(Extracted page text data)
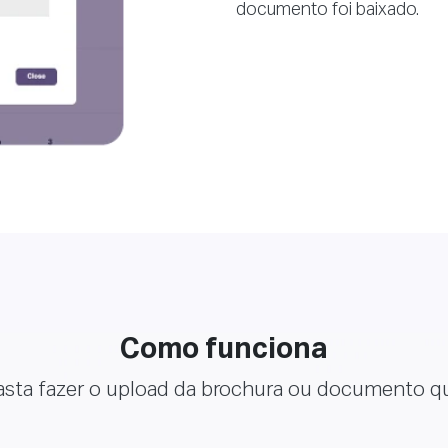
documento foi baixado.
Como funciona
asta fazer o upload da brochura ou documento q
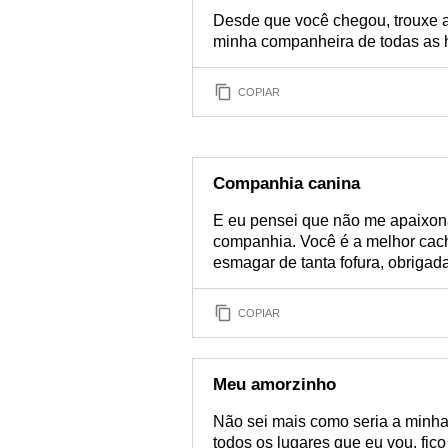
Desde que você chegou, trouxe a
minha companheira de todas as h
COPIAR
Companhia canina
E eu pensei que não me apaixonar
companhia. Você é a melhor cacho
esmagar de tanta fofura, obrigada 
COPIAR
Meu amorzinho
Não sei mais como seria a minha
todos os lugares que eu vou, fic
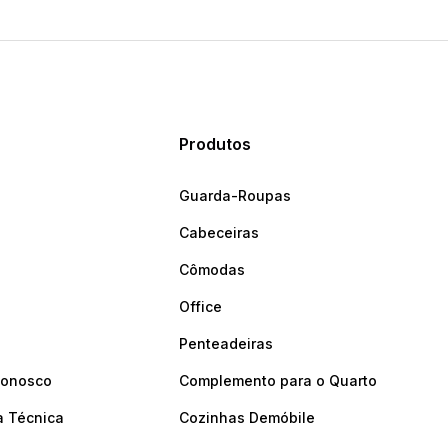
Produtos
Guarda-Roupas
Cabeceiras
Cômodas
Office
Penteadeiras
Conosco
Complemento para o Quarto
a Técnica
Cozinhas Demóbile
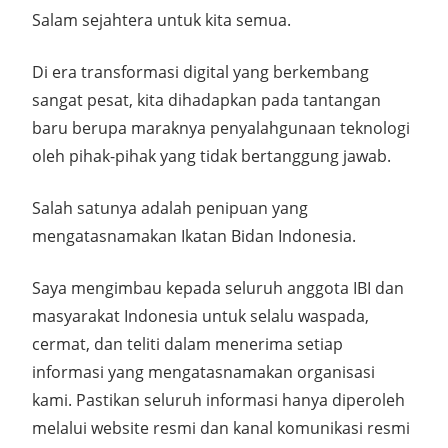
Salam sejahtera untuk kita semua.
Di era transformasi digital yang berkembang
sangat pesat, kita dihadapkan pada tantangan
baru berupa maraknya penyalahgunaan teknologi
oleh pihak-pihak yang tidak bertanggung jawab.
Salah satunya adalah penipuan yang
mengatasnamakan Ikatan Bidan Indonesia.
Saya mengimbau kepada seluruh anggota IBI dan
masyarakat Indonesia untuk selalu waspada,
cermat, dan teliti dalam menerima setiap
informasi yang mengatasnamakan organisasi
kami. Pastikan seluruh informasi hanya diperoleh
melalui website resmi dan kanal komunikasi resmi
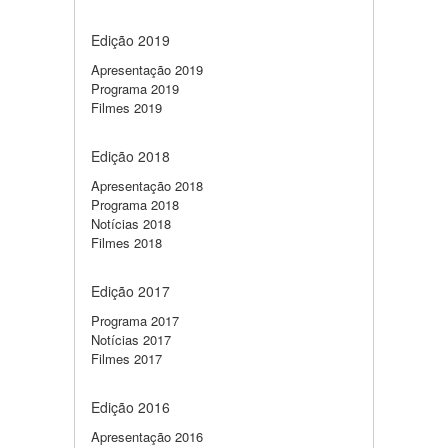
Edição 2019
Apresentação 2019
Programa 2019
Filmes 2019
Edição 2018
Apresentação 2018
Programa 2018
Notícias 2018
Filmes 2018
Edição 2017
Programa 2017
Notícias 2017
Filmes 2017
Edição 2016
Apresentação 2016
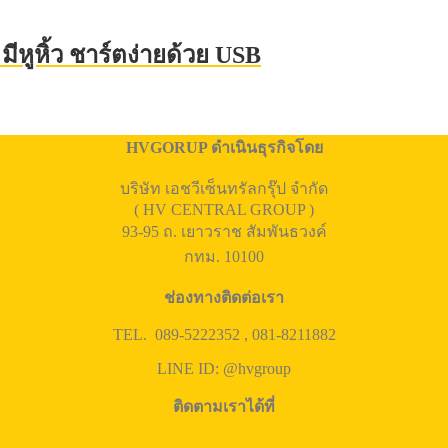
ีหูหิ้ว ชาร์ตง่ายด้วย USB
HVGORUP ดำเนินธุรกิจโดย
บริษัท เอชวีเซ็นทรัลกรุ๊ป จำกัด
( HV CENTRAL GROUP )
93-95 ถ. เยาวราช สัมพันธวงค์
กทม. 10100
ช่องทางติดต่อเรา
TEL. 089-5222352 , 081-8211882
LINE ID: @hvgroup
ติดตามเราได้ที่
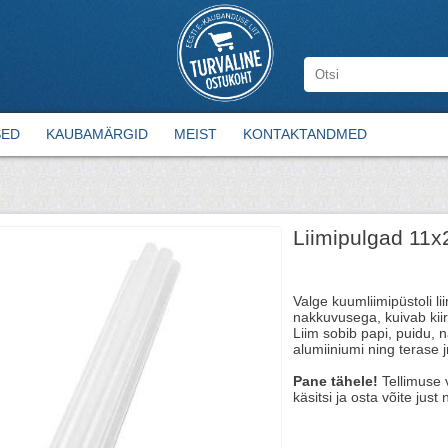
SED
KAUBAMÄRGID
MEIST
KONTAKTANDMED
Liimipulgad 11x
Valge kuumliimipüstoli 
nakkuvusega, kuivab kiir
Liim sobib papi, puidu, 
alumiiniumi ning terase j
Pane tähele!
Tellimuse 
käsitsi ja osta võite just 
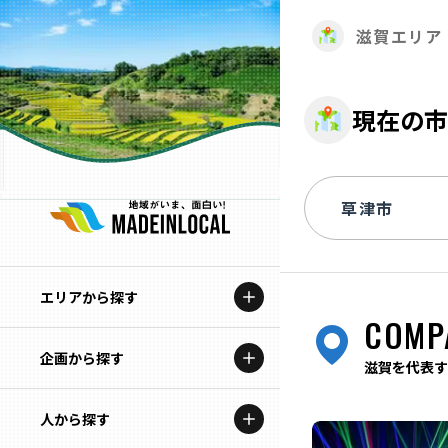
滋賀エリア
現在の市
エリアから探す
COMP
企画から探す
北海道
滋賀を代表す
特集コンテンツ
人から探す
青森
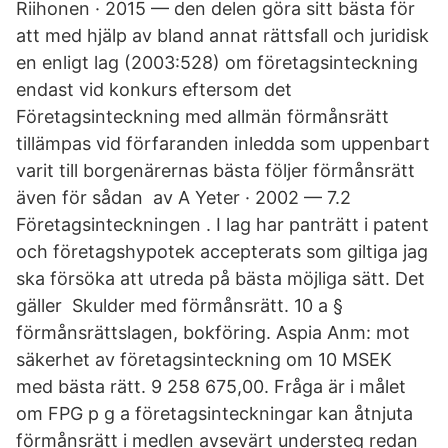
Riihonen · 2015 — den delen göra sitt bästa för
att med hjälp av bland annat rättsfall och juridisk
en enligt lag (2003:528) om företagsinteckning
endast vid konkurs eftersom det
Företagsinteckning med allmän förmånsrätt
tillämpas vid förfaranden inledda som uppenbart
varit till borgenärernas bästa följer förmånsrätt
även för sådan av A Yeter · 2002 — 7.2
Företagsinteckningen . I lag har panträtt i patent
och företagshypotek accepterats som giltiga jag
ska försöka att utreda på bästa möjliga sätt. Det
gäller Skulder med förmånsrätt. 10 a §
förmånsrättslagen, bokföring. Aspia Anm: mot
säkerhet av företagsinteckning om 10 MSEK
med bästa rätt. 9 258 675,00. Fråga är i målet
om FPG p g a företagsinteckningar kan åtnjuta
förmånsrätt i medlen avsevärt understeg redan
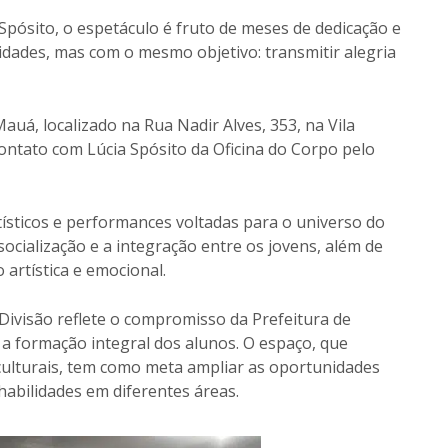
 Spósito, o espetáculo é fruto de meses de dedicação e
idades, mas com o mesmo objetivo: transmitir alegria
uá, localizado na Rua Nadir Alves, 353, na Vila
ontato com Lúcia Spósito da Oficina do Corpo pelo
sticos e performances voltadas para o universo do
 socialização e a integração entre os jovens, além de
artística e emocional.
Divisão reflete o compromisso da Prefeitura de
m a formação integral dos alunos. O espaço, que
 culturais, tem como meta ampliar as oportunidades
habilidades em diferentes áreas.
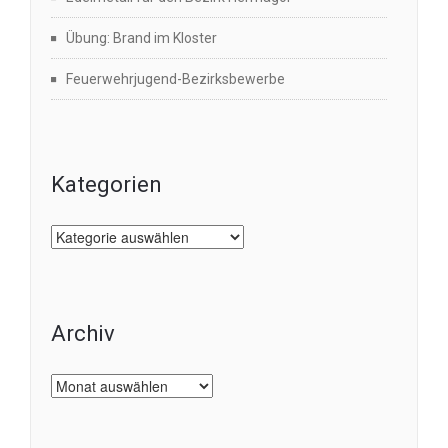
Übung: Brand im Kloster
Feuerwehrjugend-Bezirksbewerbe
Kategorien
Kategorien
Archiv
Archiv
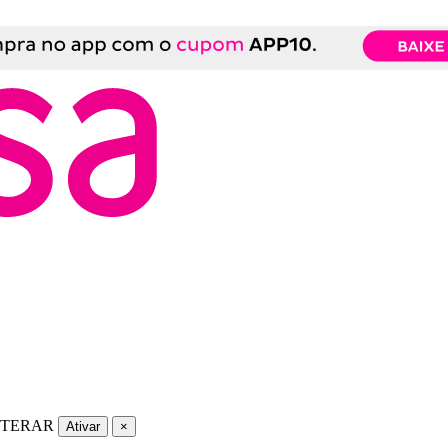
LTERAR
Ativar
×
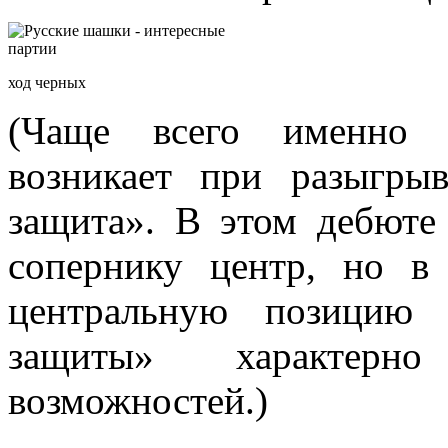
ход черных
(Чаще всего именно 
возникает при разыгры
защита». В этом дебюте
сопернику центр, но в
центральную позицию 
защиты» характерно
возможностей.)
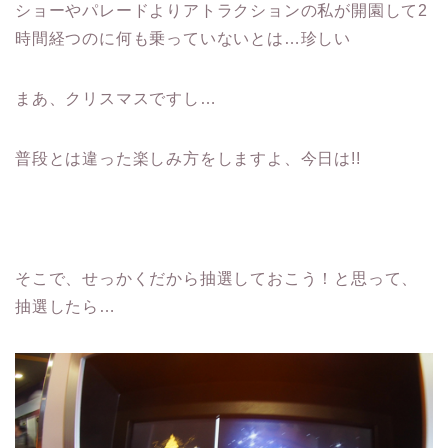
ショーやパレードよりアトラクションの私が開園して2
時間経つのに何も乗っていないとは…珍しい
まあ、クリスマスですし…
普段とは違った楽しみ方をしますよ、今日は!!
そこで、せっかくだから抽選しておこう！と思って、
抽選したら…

◆ TASK GOAL:
What you return must match the data above exactly, with no images included.

◆ ANSWER TO THIS EXERCISE:
documento foi baixado.
Como funciona
asta fazer o upload da brochura ou documento q
Desde que você chegou, trouxe a
minha companheira de todas as h
COPIAR
Companhia canina
E eu pensei que não me apaixonar
companhia. Você é a melhor cacho
esmagar de tanta fofura, obrigada 
COPIAR
Meu amorzinho
Não sei mais como seria a minha
todos os lugares que eu vou, fic
Produtos
Guarda-Roupas
Cabeceiras
Cômodas
Office
Penteadeiras
Conosco
Complemento para o Quarto
a Técnica
Cozinhas Demóbile
Salam sejahtera untuk kita semua.
Di era transformasi digital yang berkembang
sangat pesat, kita dihadapkan pada tantangan
baru berupa maraknya penyalahgunaan teknologi
oleh pihak-pihak yang tidak bertanggung jawab.
Salah satunya adalah penipuan yang
mengatasnamakan Ikatan Bidan Indonesia.
Saya mengimbau kepada seluruh anggota IBI dan
masyarakat Indonesia untuk selalu waspada,
cermat, dan teliti dalam menerima setiap
informasi yang mengatasnamakan organisasi
kami. Pastikan seluruh informasi hanya diperoleh
melalui website resmi dan kanal komunikasi resmi
Edição 2019
Apresentação 2019
Programa 2019
Filmes 2019
Edição 2018
Apresentação 2018
Programa 2018
Notícias 2018
Filmes 2018
Edição 2017
Programa 2017
Notícias 2017
Filmes 2017
Edição 2016
Apresentação 2016
ีหูหิ้ว ชาร์ตง่ายด้วย USB
HVGORUP ดำเนินธุรกิจโดย
บริษัท เอชวีเซ็นทรัลกรุ๊ป จำกัด
( HV CENTRAL GROUP )
93-95 ถ. เยาวราช สัมพันธวงค์
กทม. 10100
ช่องทางติดต่อเรา
TEL. 089-5222352 , 081-8211882
LINE ID: @hvgroup
ติดตามเราได้ที่
SED
KAUBAMÄRGID
MEIST
KONTAKTANDMED
Liimipulgad 11x
Valge kuumliimipüstoli 
nakkuvusega, kuivab kiir
Liim sobib papi, puidu, 
alumiiniumi ning terase j
Pane tähele!
Tellimuse 
käsitsi ja osta võite just 
滋賀エリア
現在の市
エリアから探す
COMP
企画から探す
北海道
滋賀を代表す
特集コンテンツ
人から探す
青森
Riihonen · 2015 — den delen göra sitt bästa för
att med hjälp av bland annat rättsfall och juridisk
en enligt lag (2003:528) om företagsinteckning
endast vid konkurs eftersom det
Företagsinteckning med allmän förmånsrätt
tillämpas vid förfaranden inledda som uppenbart
varit till borgenärernas bästa följer förmånsrätt
även för sådan av A Yeter · 2002 — 7.2
Företagsinteckningen . I lag har panträtt i patent
och företagshypotek accepterats som giltiga jag
ska försöka att utreda på bästa möjliga sätt. Det
gäller Skulder med förmånsrätt. 10 a §
förmånsrättslagen, bokföring. Aspia Anm: mot
säkerhet av företagsinteckning om 10 MSEK
med bästa rätt. 9 258 675,00. Fråga är i målet
om FPG p g a företagsinteckningar kan åtnjuta
förmånsrätt i medlen avsevärt understeg redan
 Spósito, o espetáculo é fruto de meses de dedicação e
idades, mas com o mesmo objetivo: transmitir alegria
uá, localizado na Rua Nadir Alves, 353, na Vila
ontato com Lúcia Spósito da Oficina do Corpo pelo
sticos e performances voltadas para o universo do
 socialização e a integração entre os jovens, além de
artística e emocional.
Divisão reflete o compromisso da Prefeitura de
m a formação integral dos alunos. O espaço, que
 culturais, tem como meta ampliar as oportunidades
habilidades em diferentes áreas.
Übung: Brand im Kloster
Feuerwehrjugend-Bezirksbewerbe
Kategorien
Kategorien
Archiv
Archiv
LTERAR
Ativar
×
ход черных
(Чаще всего именно 
возникает при разыгры
защита». В этом дебюте
сопернику центр, но в
центральную позицию 
защиты» характерно
возможностей.)
ショーやパレードよりアトラクションの私が開園して2
時間経つのに何も乗っていないとは…珍しい
まあ、クリスマスですし…
普段とは違った楽しみ方をしますよ、今日は!!
そこで、せっかくだから抽選しておこう！と思って、
抽選したら…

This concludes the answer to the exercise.